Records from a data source
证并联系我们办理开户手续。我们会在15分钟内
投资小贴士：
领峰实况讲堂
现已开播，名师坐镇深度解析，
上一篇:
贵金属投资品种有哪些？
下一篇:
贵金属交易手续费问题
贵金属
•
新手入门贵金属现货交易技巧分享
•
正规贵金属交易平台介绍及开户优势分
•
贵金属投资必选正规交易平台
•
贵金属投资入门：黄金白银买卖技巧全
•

* TASK ITEM: Give back all of the data exactly, with every line intact.

* RESULT:
证并联系我们办理开户手续。我们会在15分钟内
投资小贴士：
领峰实况讲堂
现已开播，名师坐镇深度解析，
上一篇:
贵金属投资品种有哪些？
下一篇:
贵金属交易手续费问题
贵金属
•
新手入门贵金属现货交易技巧分享
•
正规贵金属交易平台介绍及开户优势分
•
贵金属投资必选正规交易平台
•
贵金属投资入门：黄金白银买卖技巧全
•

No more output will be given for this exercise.